フィンカンティエリ、伊海軍向け「212NFS」1番艦の建造作業を開始

(写真:Fincantieri)

フィンカンティエリは1月11日、イタリア海軍が2隻を導入するU212NFS(Near Future Submarine/近未来型潜水艦)の1番艦の建造作業を、同社のムッジャーノ(ラ・スペツィア)造船所で開始したと発表した。

U212NFSはフィンカンティエリとドイツの ティッセンクルップ・マリン・システムズの協力により、2006年から2017年にかけて4隻がイタリア海軍に就役した212A型(サルバトーレ・トーダロ級)通常動力攻撃型潜水艦の発展型で、より液体力学を考慮した船体設計や、燃料消費量を低減させるフッ素樹脂製ファールリリースコーティング、音響信号を低減させる新型ブローイングシステムの採用などの改良が施される。

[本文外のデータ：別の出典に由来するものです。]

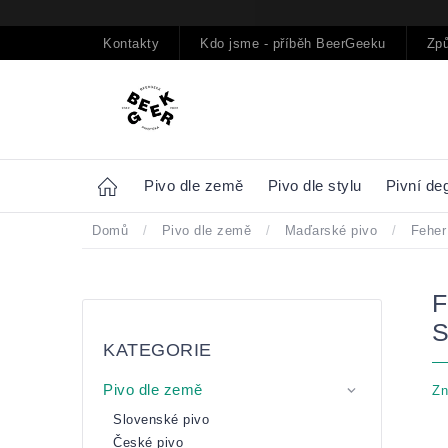
Přejít
na
obsah
Kontakty
Kdo jsme - příběh BeerGeeku
Způ
Home
Pivo dle země
Pivo dle stylu
Pivní de
Domů
/
Pivo dle země
/
Maďarské pivo
/
Feher
Postranní
Přeskočit
panel
kategorie
KATEGORIE
Pivo dle země
Zn
Slovenské pivo
České pivo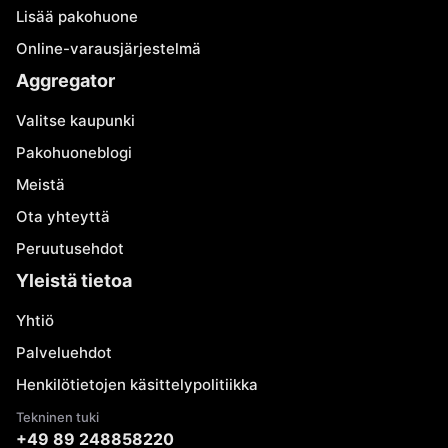
Lisää pakohuone
Online-varausjärjestelmä
Aggregator
Valitse kaupunki
Pakohuoneblogi
Meistä
Ota yhteyttä
Peruutusehdot
Yleistä tietoa
Yhtiö
Palveluehdot
Henkilötietojen käsittelypolitiikka
Tekninen tuki
+49 89 248858220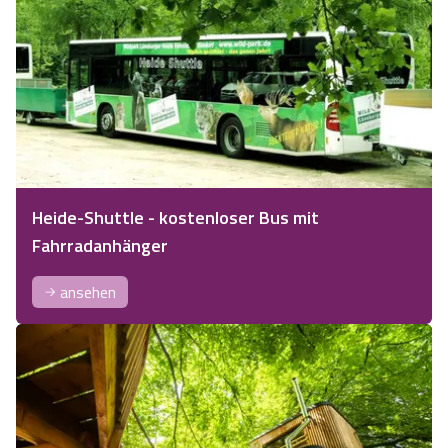
Heide-Shuttle - kostenloser Bus mit
Fahrradanhänger
ansehen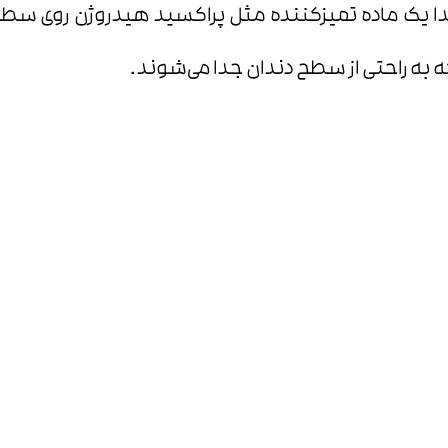
یک ماده تمیزکننده مثل پراکسید هیدروژن روی سطح دند
 به راحتی از سطح دندان جدا می‌شوند.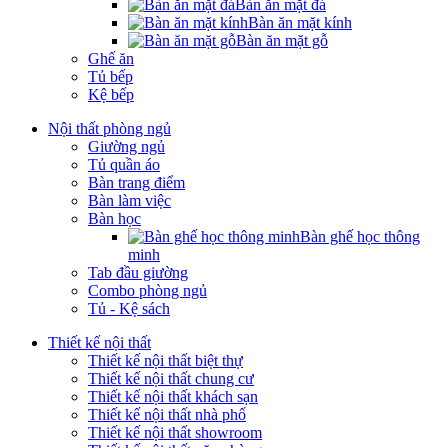
Bàn ăn mặt đá
Bàn ăn mặt kính
Bàn ăn mặt gỗ
Ghế ăn
Tủ bếp
Kệ bếp
Nội thất phòng ngủ
Giường ngủ
Tủ quần áo
Bàn trang điểm
Bàn làm việc
Bàn học
Bàn ghế học thông
minh
Tab đầu giường
Combo phòng ngủ
Tủ - Kệ sách
Thiết kế nội thất
Thiết kế nội thất biệt thự
Thiết kế nội thất chung cư
Thiết kế nội thất khách sạn
Thiết kế nội thất nhà phố
Thiết kế nội thất showroom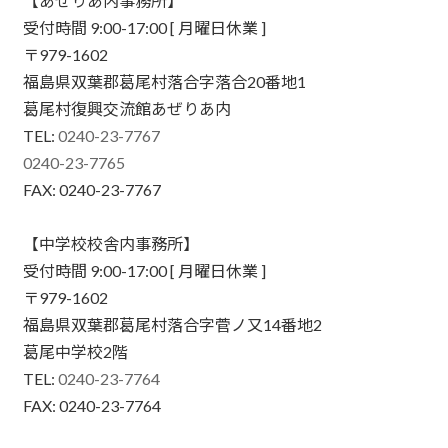
【あぜりあ内事務所】
受付時間 9:00-17:00 [ 月曜日休業 ]
〒979-1602
福島県双葉郡葛尾村落合字落合20番地1
葛尾村復興交流館あぜりあ内
TEL:
0240-23-7767
0240-23-7765
FAX: 0240-23-7767
【中学校校舎内事務所】
受付時間 9:00-17:00 [ 月曜日休業 ]
〒979-1602
福島県双葉郡葛尾村落合字菅ノ又14番地2
葛尾中学校2階
TEL:
0240-23-7764
FAX: 0240-23-7764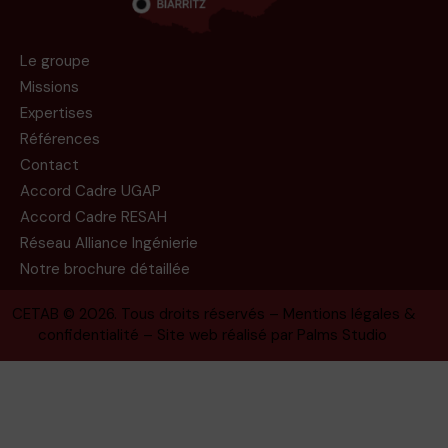
Le groupe
Missions
Expertises
Références
Contact
Accord Cadre UGAP
Accord Cadre RESAH
Réseau Alliance Ingénierie
Notre brochure détaillée
CETAB
© 2026. Tous droits réservés –
Mentions légales &
confidentialité
– Site web réalisé par
Palms Studio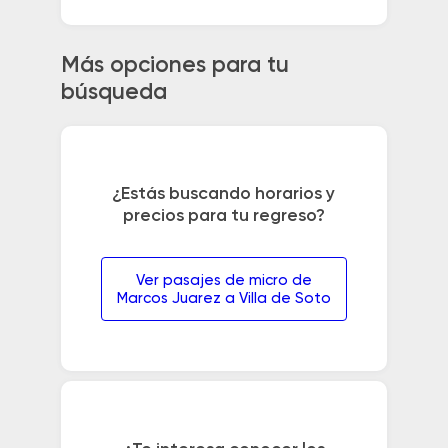
Más opciones para tu
búsqueda
¿Estás buscando horarios y
precios para tu regreso?
Ver pasajes de micro de
Marcos Juarez a Villa de Soto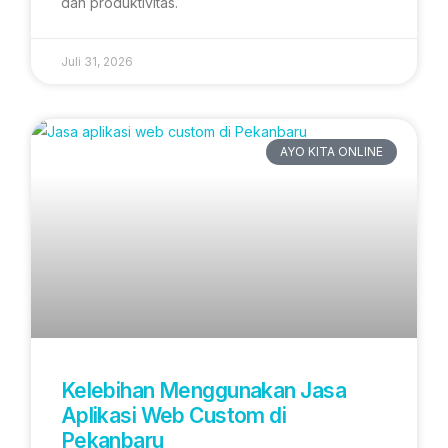
dan produktivitas.
Juli 31, 2026
AYO KITA ONLINE
Kelebihan Menggunakan Jasa
Aplikasi Web Custom di
Pekanbaru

また、レオナルド製の戦闘管理システムのほか、国産燃料電池の採用など、イタリアの技術も大幅に取り入れられる。

(画像:Fincantieri)

今回建造作業が開始された1番艦は2027年、2番艦は2029年の就役が予定されている。OCCAR(Organisation Conjointe de Cooperation en matiere d’Armement:国際軍需共同機構)が主導する212NFの建造プログラムにはオプションとして2隻の追加建造も含まれており、イタリア海軍はこのオプションを行使して、艦齢32年から26年に達する改サウロ級潜水艦を更新するものと見られる。